## Activity
Your answer should be the exact lines of the data below from the one containing "Updated Articles (207, 2331)" through the one containing "Galleries (191, 2407)"; please include nothing else.

## Dataset records

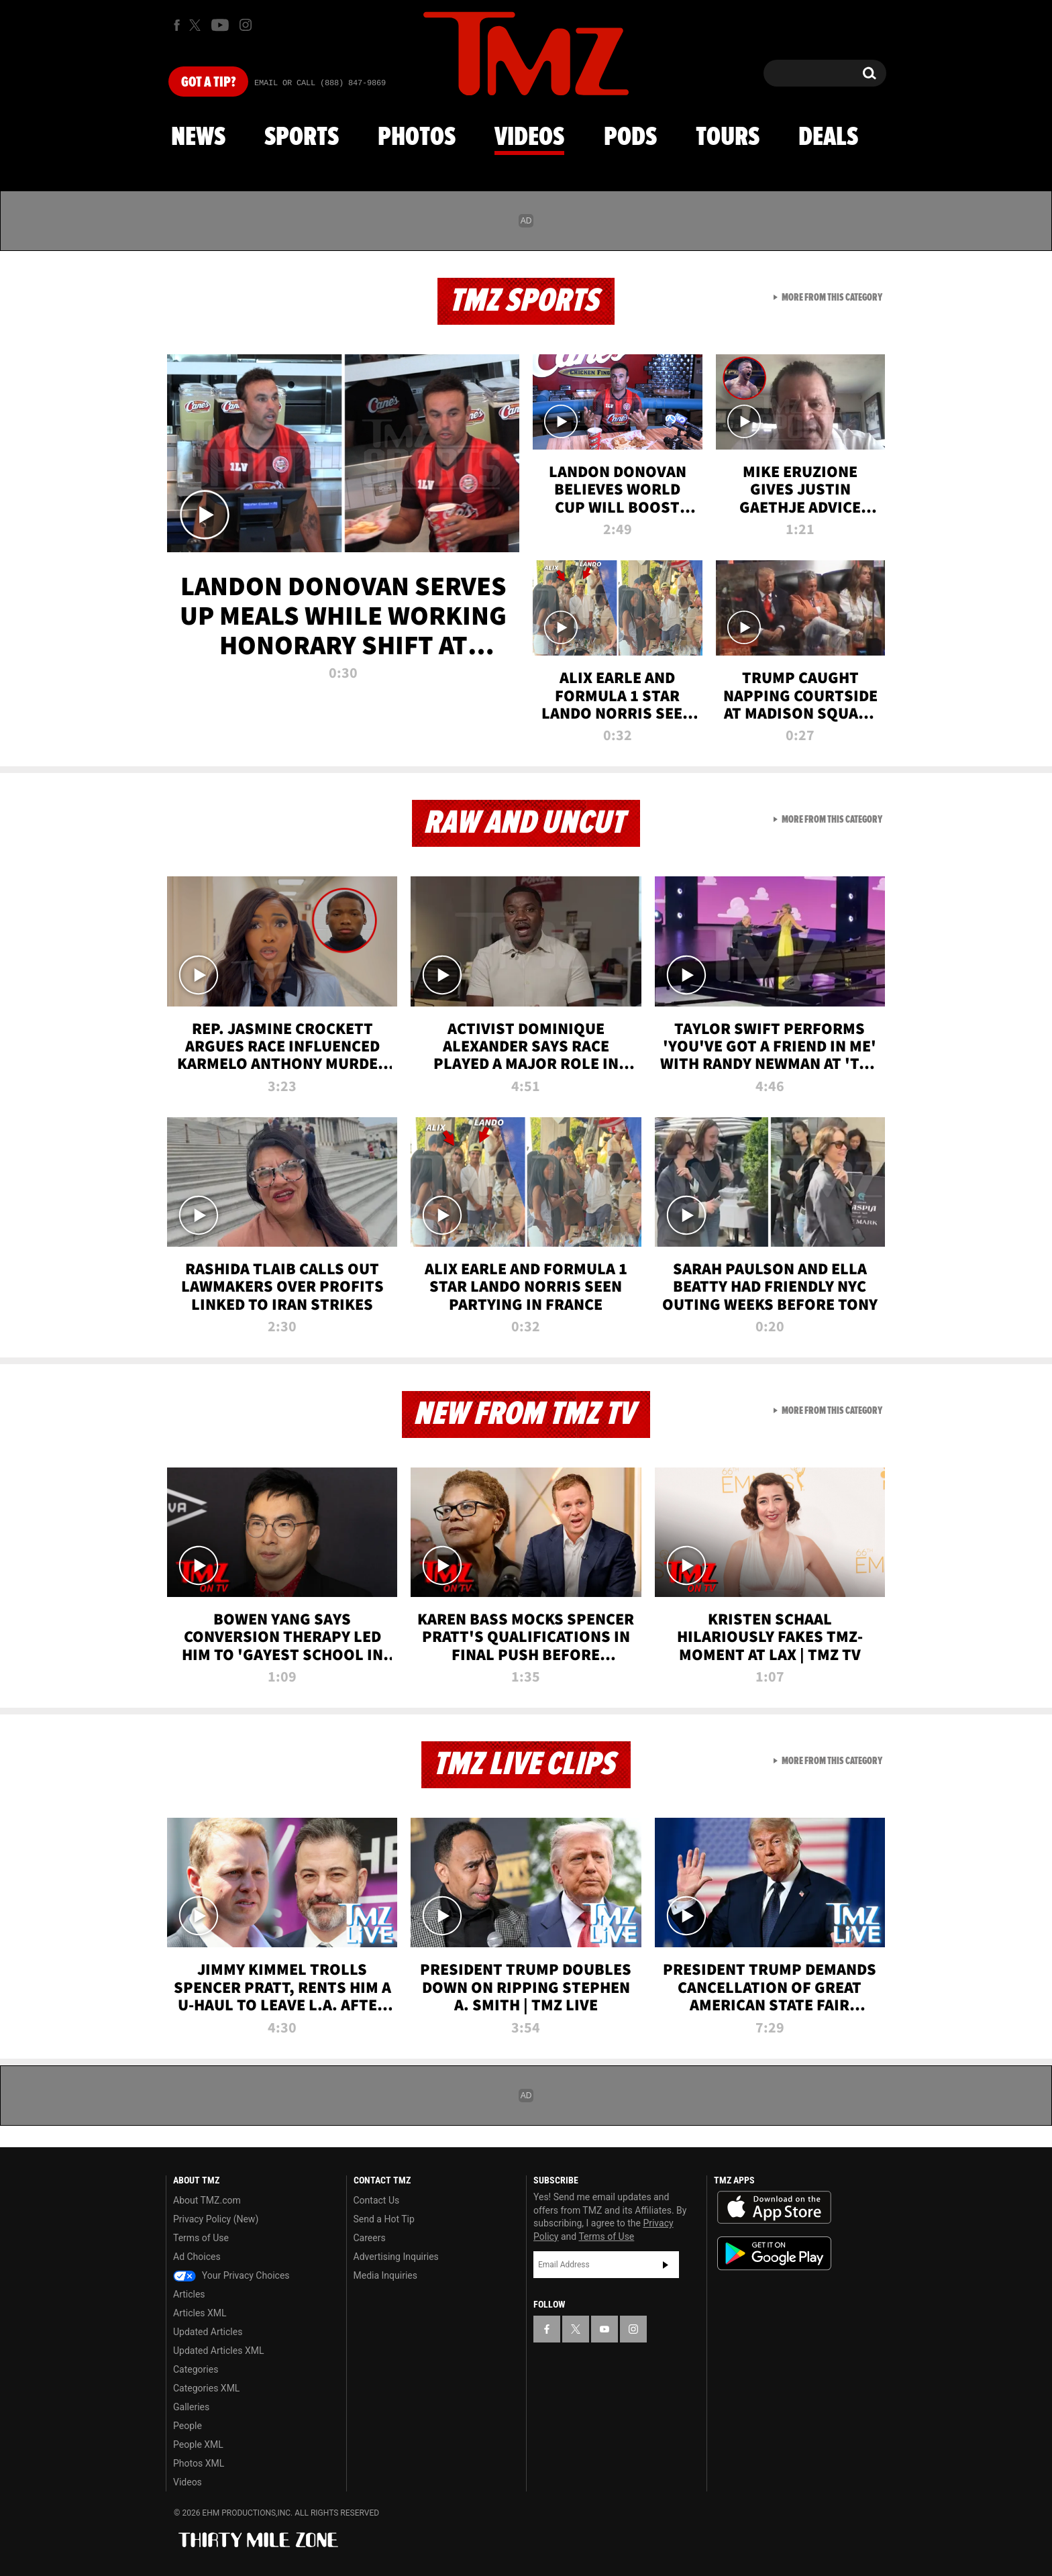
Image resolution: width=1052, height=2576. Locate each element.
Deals (828, 137)
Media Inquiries (385, 2275)
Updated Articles (207, 2331)
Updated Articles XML (218, 2350)
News (198, 137)
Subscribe (665, 2264)
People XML (198, 2444)
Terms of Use (201, 2237)
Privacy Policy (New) (215, 2219)
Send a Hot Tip (384, 2219)
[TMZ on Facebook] (177, 25)
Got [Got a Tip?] (208, 82)
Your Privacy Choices (231, 2275)
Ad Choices (197, 2256)
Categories (195, 2369)
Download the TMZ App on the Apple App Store (774, 2207)
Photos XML (198, 2463)
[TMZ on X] (197, 25)
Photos (417, 137)
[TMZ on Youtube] (220, 25)
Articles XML (200, 2313)
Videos (529, 137)
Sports (301, 137)
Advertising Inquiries (396, 2256)
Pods (630, 137)
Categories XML (206, 2388)
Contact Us (377, 2200)
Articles (189, 2294)
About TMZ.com (207, 2200)
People (187, 2425)
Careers (370, 2237)
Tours (727, 137)
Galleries (191, 2407)
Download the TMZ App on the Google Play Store (774, 2253)
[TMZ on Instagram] (245, 25)
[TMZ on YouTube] (604, 2329)
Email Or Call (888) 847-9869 (320, 83)
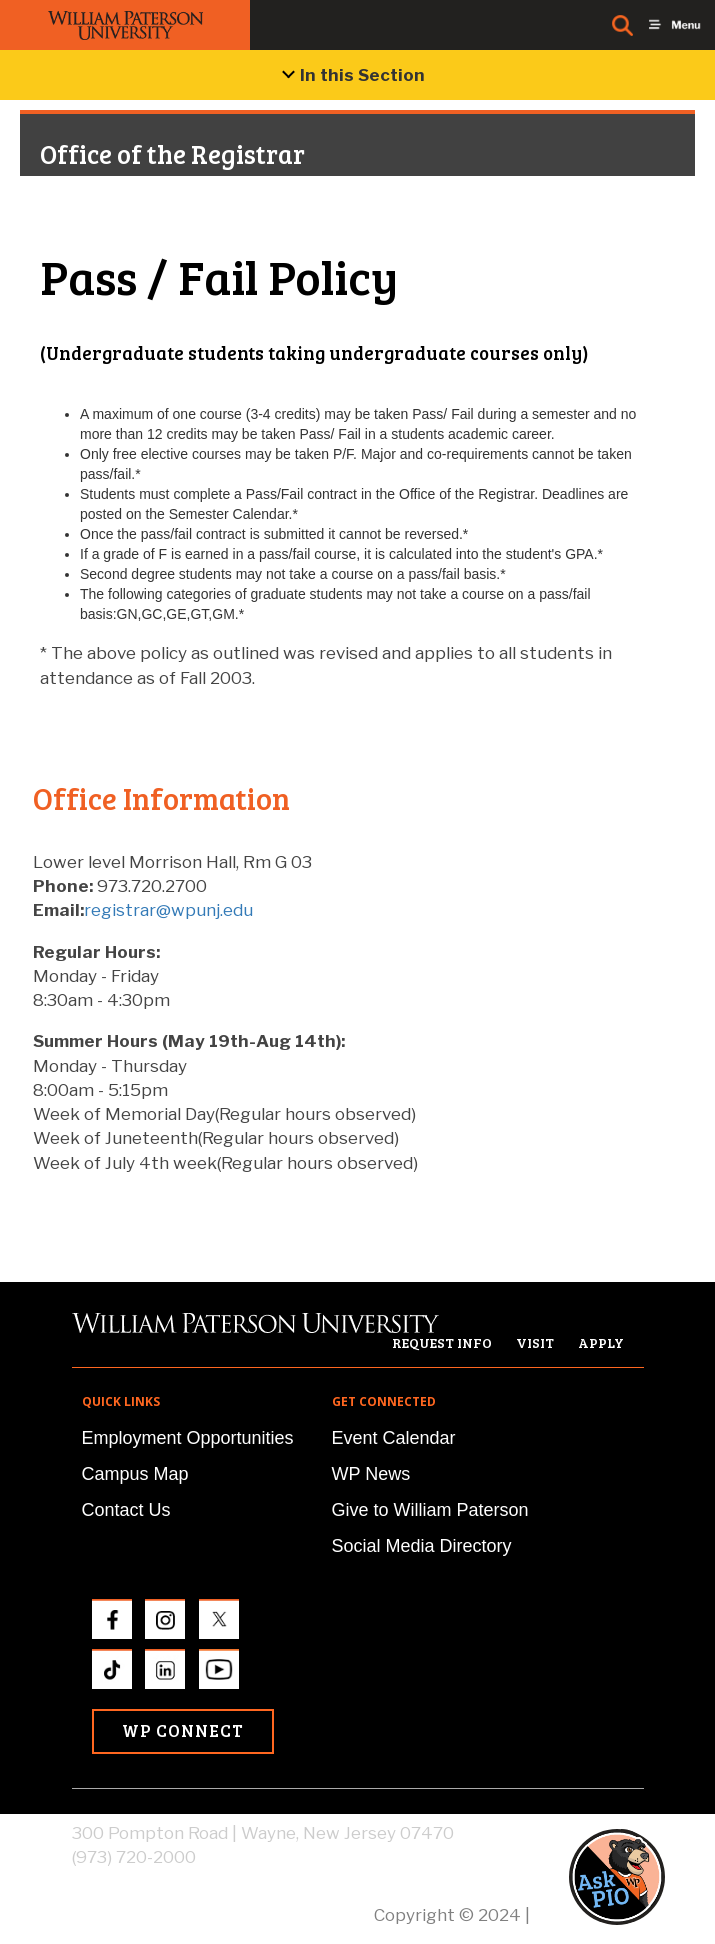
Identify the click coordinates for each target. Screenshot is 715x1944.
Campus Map (135, 1474)
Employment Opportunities (188, 1438)
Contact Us (126, 1510)
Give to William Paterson (430, 1510)
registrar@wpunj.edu (168, 910)
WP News (371, 1474)
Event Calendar (394, 1438)
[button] (636, 1876)
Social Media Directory (422, 1546)
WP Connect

## Task answer
Updated Articles (207, 2331)
Updated Articles XML (218, 2350)
News (198, 137)
Subscribe (665, 2264)
People XML (198, 2444)
Terms of Use (201, 2237)
Privacy Policy (New) (215, 2219)
Send a Hot Tip (384, 2219)
[TMZ on Facebook] (177, 25)
Got [Got a Tip?] (208, 82)
Your Privacy Choices (231, 2275)
Ad Choices (197, 2256)
Categories (195, 2369)
Download the TMZ App on the Apple App Store (774, 2207)
Photos XML (198, 2463)
[TMZ on X] (197, 25)
Photos (417, 137)
[TMZ on Youtube] (220, 25)
Articles XML (200, 2313)
Videos (529, 137)
Sports (301, 137)
Advertising Inquiries (396, 2256)
Pods (630, 137)
Categories XML (206, 2388)
Contact Us (377, 2200)
Articles (189, 2294)
About TMZ.com (207, 2200)
People (187, 2425)
Careers (370, 2237)
Tours (727, 137)
Galleries (191, 2407)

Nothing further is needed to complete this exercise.